WHAT IS REQUIRED: Read the lines below. Copy out any that hold the string "items".

---------- TASK MATERIAL

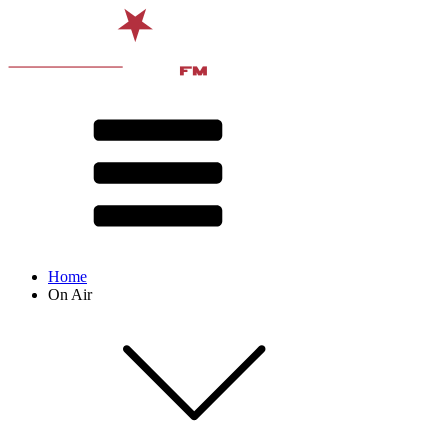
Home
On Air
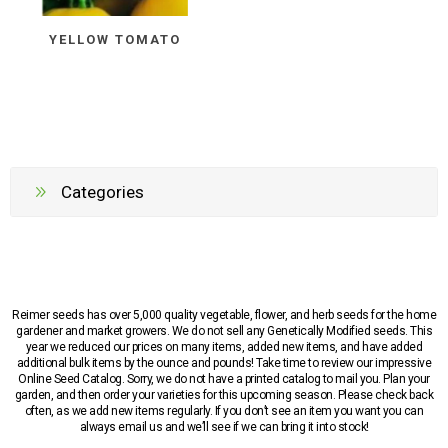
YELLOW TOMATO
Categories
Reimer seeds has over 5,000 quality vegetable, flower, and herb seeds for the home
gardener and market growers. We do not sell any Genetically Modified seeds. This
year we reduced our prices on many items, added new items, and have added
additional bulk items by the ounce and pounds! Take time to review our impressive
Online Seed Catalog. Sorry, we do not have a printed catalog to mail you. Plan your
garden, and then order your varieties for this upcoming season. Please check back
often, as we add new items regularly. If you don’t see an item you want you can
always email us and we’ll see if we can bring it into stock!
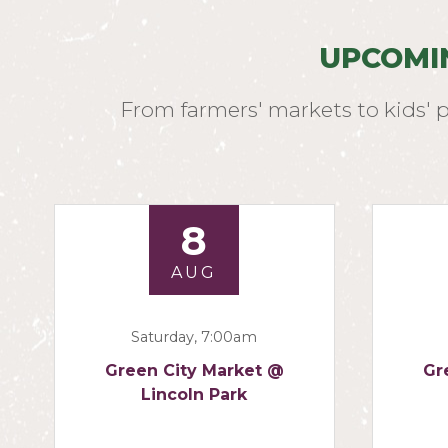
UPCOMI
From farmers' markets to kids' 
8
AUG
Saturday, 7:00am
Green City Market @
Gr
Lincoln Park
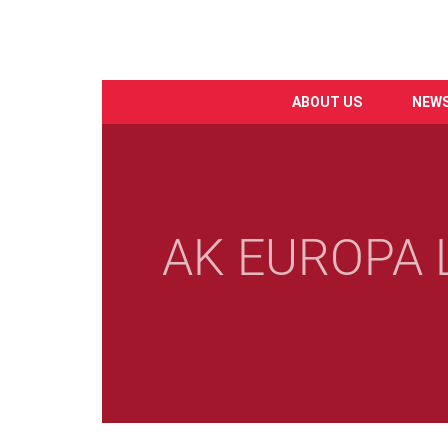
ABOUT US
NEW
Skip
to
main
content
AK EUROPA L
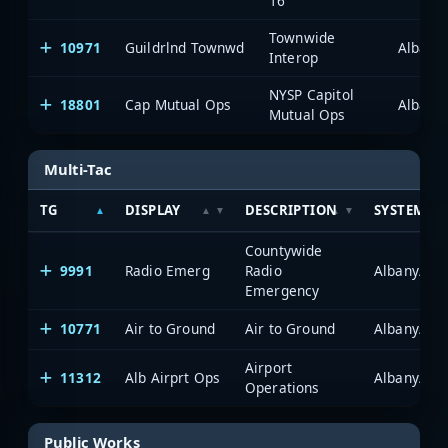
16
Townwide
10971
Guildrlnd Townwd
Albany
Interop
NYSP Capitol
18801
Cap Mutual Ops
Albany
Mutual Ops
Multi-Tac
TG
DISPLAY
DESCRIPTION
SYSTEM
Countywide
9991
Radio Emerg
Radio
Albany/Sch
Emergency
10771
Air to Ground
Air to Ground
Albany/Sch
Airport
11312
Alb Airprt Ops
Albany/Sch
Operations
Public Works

--------------------
---------- TASK MATERIAL

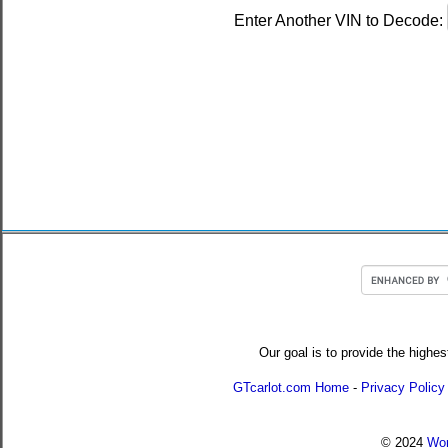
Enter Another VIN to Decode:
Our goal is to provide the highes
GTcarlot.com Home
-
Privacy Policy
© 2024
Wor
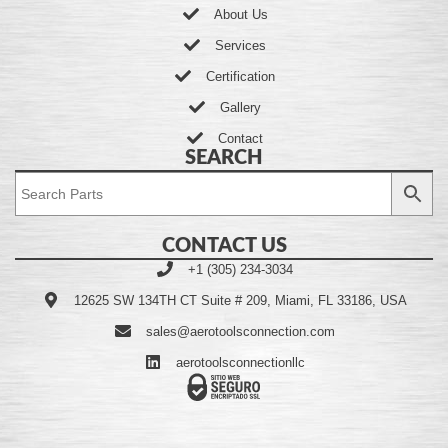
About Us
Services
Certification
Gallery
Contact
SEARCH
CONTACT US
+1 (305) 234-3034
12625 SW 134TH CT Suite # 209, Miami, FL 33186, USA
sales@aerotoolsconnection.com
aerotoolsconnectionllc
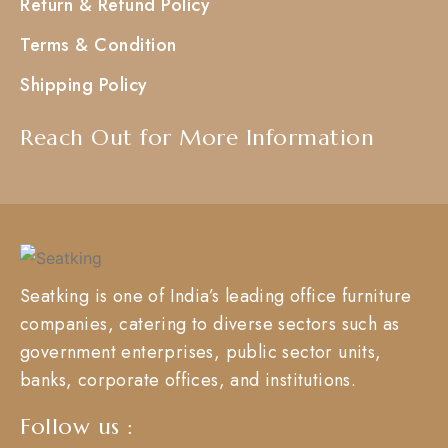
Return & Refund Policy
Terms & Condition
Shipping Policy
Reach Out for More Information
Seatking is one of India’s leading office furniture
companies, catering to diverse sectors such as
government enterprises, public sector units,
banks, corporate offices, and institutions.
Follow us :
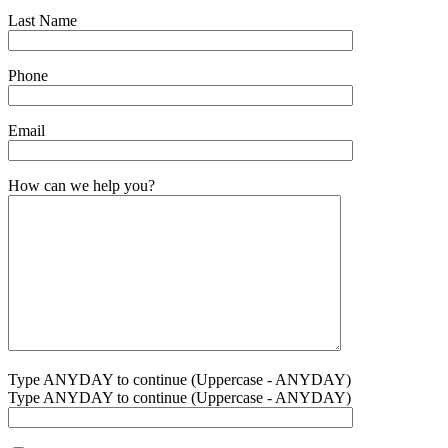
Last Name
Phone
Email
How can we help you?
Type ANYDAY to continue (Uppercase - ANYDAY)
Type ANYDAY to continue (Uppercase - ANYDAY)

--------------------
---------- TASK MATERIAL

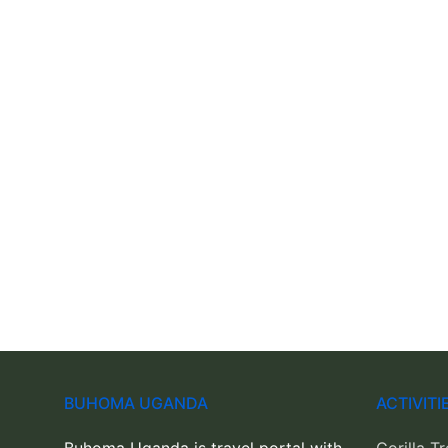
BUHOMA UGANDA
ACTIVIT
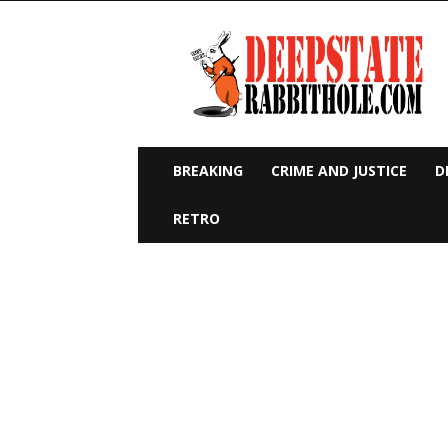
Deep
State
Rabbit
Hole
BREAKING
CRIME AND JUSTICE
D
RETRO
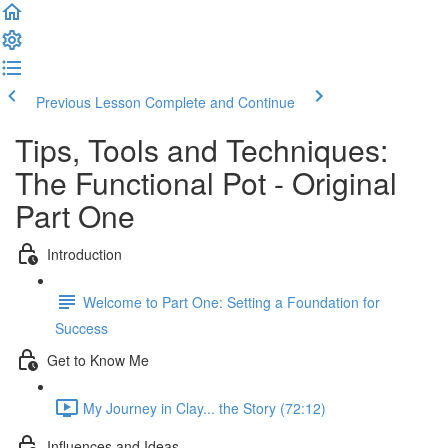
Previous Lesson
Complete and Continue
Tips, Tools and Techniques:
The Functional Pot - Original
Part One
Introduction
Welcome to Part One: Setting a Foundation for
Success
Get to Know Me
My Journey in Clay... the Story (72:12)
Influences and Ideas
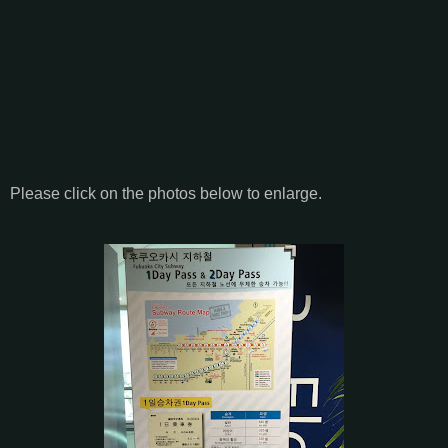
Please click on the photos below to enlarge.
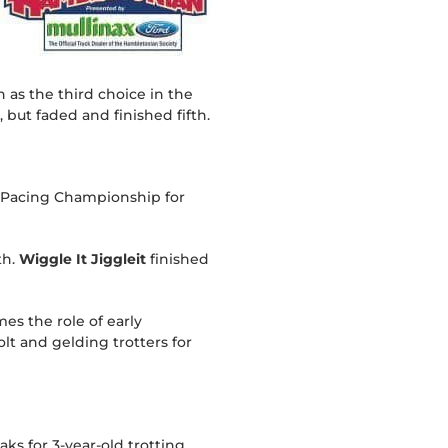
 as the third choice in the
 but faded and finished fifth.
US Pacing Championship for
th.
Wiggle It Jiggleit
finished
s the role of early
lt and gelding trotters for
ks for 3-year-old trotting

--------------------

RESULT:
year we reduced our prices on many items, added new items, and have added
additional bulk items by the ounce and pounds! Take time to review our impressive
often, as we add new items regularly. If you don’t see an item you want you can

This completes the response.